## THE PROBLEM
In the listing below, start your output at the line with "plus all work" and end it after the line with "utilization rate for", copying every line exactly.

*** Begin section ***

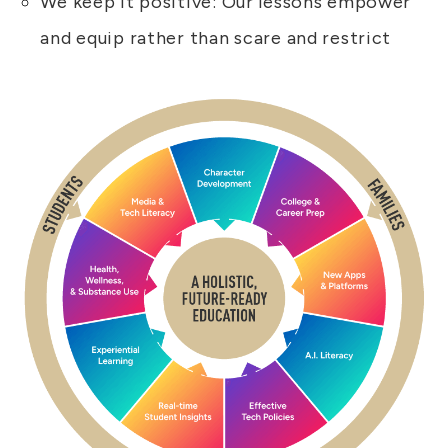
We keep it positive: Our lessons empower
and equip rather than scare and restrict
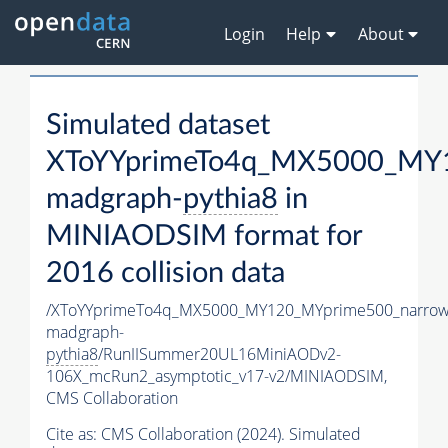
Login
Help
About
Simulated dataset
XToYYprimeTo4q_MX5000_MY1
madgraph-
pythia8
in
MINIAODSIM format for
2016 collision data
/XToYYprimeTo4q_MX5000_MY120_MYprime500_narrow
madgraph-
pythia8
/RunIISummer20UL16MiniAODv2-
106X_mcRun2_asymptotic_v17-v2/MINIAODSIM,
CMS Collaboration
Cite as:
CMS Collaboration (2024). Simulated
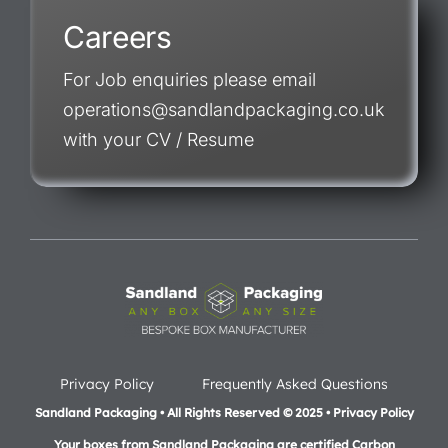
Careers
For Job enquiries please email
operations@sandlandpackaging.co.uk
with your CV / Resume
Privacy Policy
Frequently Asked Questions
Sandland Packaging • All Rights Reserved © 2025 • Privacy Policy
Your boxes from Sandland Packaging are certified Carbon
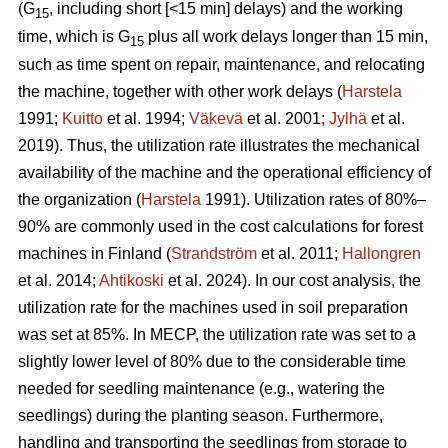
(G
, including short [<15 min] delays) and the working
15
time, which is G
plus all work delays longer than 15 min,
15
such as time spent on repair, maintenance, and relocating
the machine, together with other work delays (
Harstela
1991;
Kuitto
et al. 1994;
Väkevä
et al. 2001;
Jylhä
et al.
2019). Thus, the utilization rate illustrates the mechanical
availability of the machine and the operational efficiency of
the organization (
Harstela
1991). Utilization rates of 80%–
90% are commonly used in the cost calculations for forest
machines in Finland (
Strandström
et al. 2011;
Hallongren
et al. 2014;
Ahtikoski
et al. 2024). In our cost analysis, the
utilization rate for the machines used in soil preparation
was set at 85%. In MECP, the utilization rate was set to a
slightly lower level of 80% due to the considerable time
needed for seedling maintenance (e.g., watering the
seedlings) during the planting season. Furthermore,
handling and transporting the seedlings from storage to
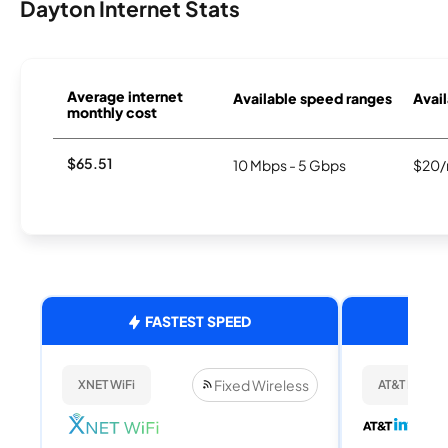
Dayton Internet Stats
Average internet
Available speed ranges
Avail
monthly cost
$65.51
10 Mbps - 5 Gbps
$20/
FASTEST SPEED
Fixed Wireless
XNET WiFi
AT&T Internet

*** End section ***

## ANSWER SPACE
plus all work delays longer than 15 min,
15
such as time spent on repair, maintenance, and relocating
the machine, together with other work delays (
Harstela
1991;
Kuitto
et al. 1994;
Väkevä
et al. 2001;
Jylhä
et al.
2019). Thus, the utilization rate illustrates the mechanical
availability of the machine and the operational efficiency of
the organization (
Harstela
1991). Utilization rates of 80%–
90% are commonly used in the cost calculations for forest
machines in Finland (
Strandström
et al. 2011;
Hallongren
et al. 2014;
Ahtikoski
et al. 2024). In our cost analysis, the
utilization rate for the machines used in soil preparation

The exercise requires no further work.